Entries taken from a collection
-=-=-
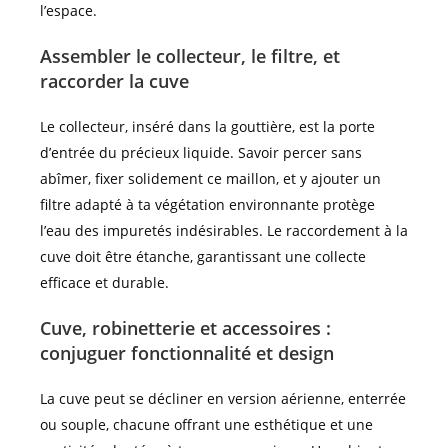
l’espace.
Assembler le collecteur, le filtre, et
raccorder la cuve
Le collecteur, inséré dans la gouttière, est la porte
d’entrée du précieux liquide. Savoir percer sans
abîmer, fixer solidement ce maillon, et y ajouter un
filtre adapté à ta végétation environnante protège
l’eau des impuretés indésirables. Le raccordement à la
cuve doit être étanche, garantissant une collecte
efficace et durable.
Cuve, robinetterie et accessoires :
conjuguer fonctionnalité et design
La cuve peut se décliner en version aérienne, enterrée
ou souple, chacune offrant une esthétique et une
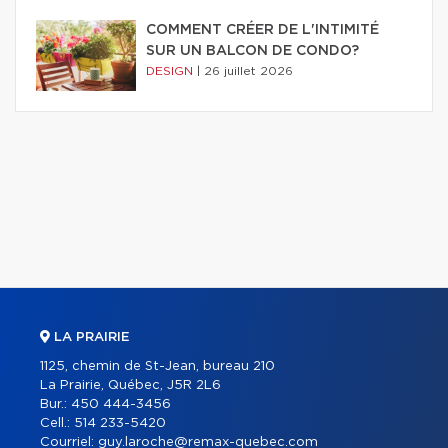
COMMENT CRÉER DE L'INTIMITÉ
SUR UN BALCON DE CONDO?
DESIGN
|
26 juillet 2026
LA PRAIRIE
1125, chemin de St-Jean, bureau 210
La Prairie, Québec, J5R 2L6
Bur.:
450 444-3456
Cell.:
514 233-5420
Courriel:
guy.laroche@remax-quebec.com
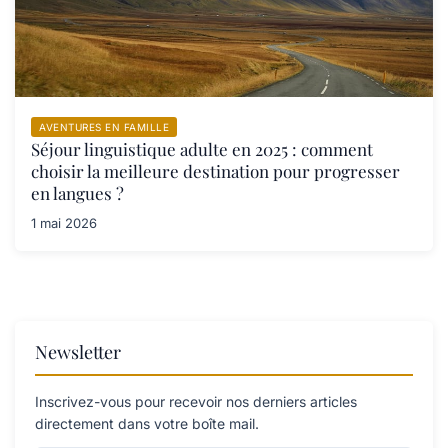
AVENTURES EN FAMILLE
Séjour linguistique adulte en 2025 : comment
choisir la meilleure destination pour progresser
en langues ?
1 mai 2026
Newsletter
Inscrivez-vous pour recevoir nos derniers articles
directement dans votre boîte mail.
-=-=-
• Exercise:
Your answer must be exactly the lines from the one containing "Le collecteur, inséré" through the last line of the records above, both included, with every picture left out.

• Reply to the task:
Le collecteur, inséré dans la gouttière, est la porte
d’entrée du précieux liquide. Savoir percer sans
abîmer, fixer solidement ce maillon, et y ajouter un
filtre adapté à ta végétation environnante protège
l’eau des impuretés indésirables. Le raccordement à la
cuve doit être étanche, garantissant une collecte
efficace et durable.
Cuve, robinetterie et accessoires :
conjuguer fonctionnalité et design
La cuve peut se décliner en version aérienne, enterrée
ou souple, chacune offrant une esthétique et une
COMMENT CRÉER DE L'INTIMITÉ
SUR UN BALCON DE CONDO?
DESIGN
|
26 juillet 2026
LA PRAIRIE
1125, chemin de St-Jean, bureau 210
La Prairie, Québec, J5R 2L6
Bur.:
450 444-3456
Cell.:
514 233-5420
Courriel:
guy.laroche@remax-quebec.com
AVENTURES EN FAMILLE
Séjour linguistique adulte en 2025 : comment
choisir la meilleure destination pour progresser
en langues ?
1 mai 2026
Newsletter
Inscrivez-vous pour recevoir nos derniers articles
directement dans votre boîte mail.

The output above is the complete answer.